The Nigerian Senate has assured the Nigerian Customs Service and security agencies of its support in their onerous task of ridding Nigeria of smuggled goods.
This was disclosed after the consideration of a motion entitled ‘The impact of border closure on the Nigerian economy’, sponsored by Senator Adamu Aliero (All Progressives Congress, Kebbi Central) on Wednesday.
The Senate, in its resolutions, urged the NCS and security agencies to intensify the war against smuggling across the borders, while commending President Muhammadu Buhari’s decision to temporarily close all land borders to address smuggling and its impact on the Nigerian economy.
Leading the debate, Aliero said, “Fuel smuggling has significantly reduced, thereby saving the country billions of scarce foreign exchange spent by the Nigerian National Petroleum Corporation to import fuel into Nigeria.”
Aliero said that smuggling of textiles and vegetable oil imported from Malaysia through the land borders negatively affected local production.
“The Federal Government’s action has led to the revival of local production of vegetable oil, and increased employment generation,” the senator said.
Meanwhile, the Senate has urged the National Planning Commission to develop a policy framework that creates mechanisms for development, cooperation and aid effectiveness in the country.
The upper chamber counselled its relevant standing committees to monitor Ministries, Departments and Agencies that were beneficiaries of developmental aid and grants across Nigeria.
It further asked states’ planning commissions and Houses of Assembly to domesticate federal policies and laws to achieve aid effectiveness.

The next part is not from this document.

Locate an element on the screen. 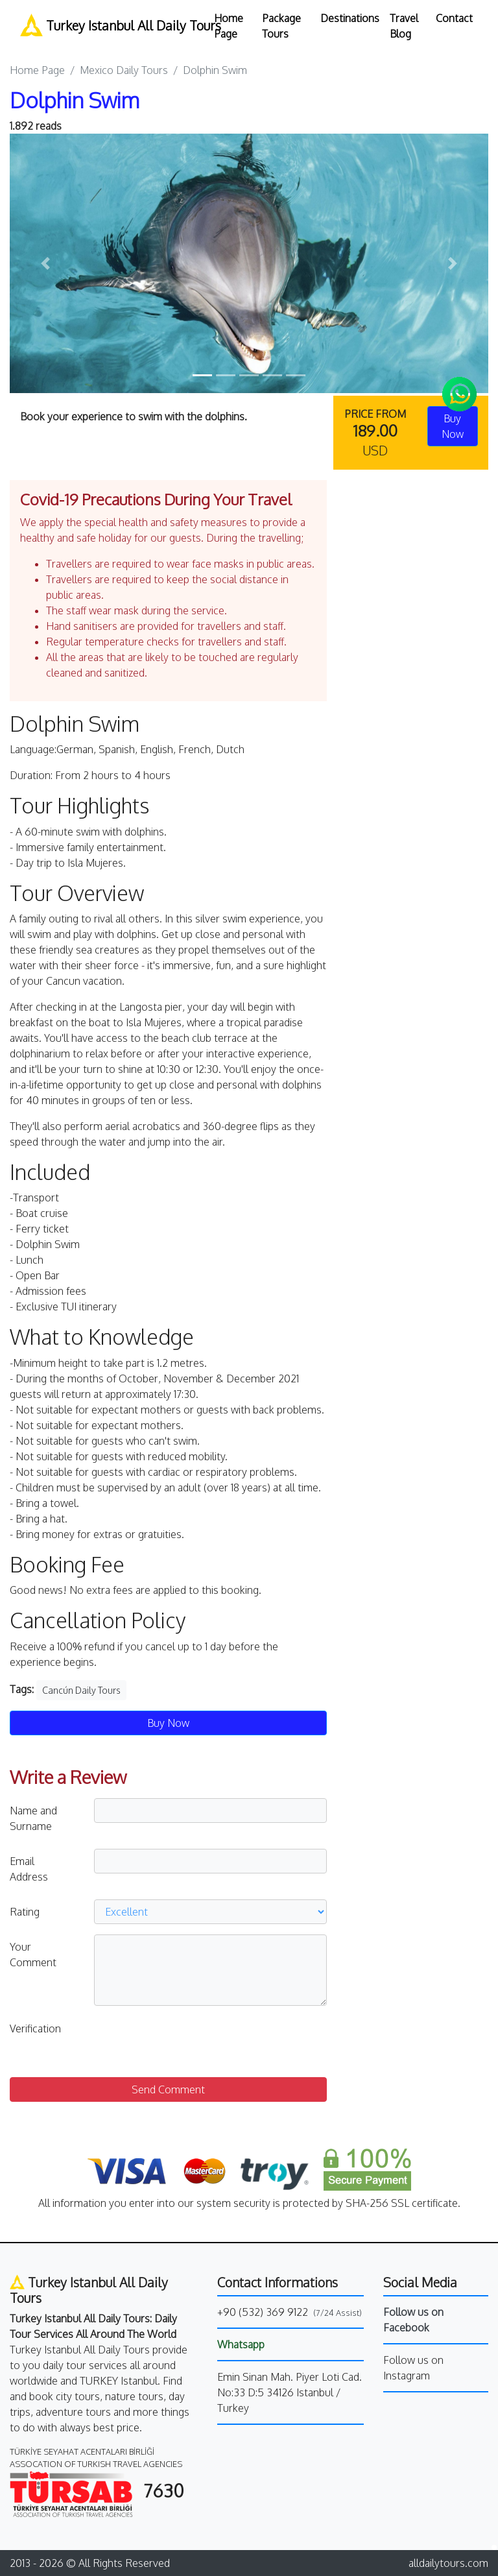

The resolutions were reached following the consideration of a motion entitled ‘The need to make development aid more effective to work for Nigerians’.
Sponsored by Senator Yahaya Oloriegbe, the motion was co-sponsored by 52 other senators.
Oloriegbe said, “Nigeria as a developing country receives aid from bilateral countries and multilateral organisations; despite not being an aid-dependent country, as the support to it is about five per cent of the national budget.”
He, however, bemoaned the failure of the NPC to effectively perform its role of ensuring the monitoring of donor assistance with national priorities in all sectors.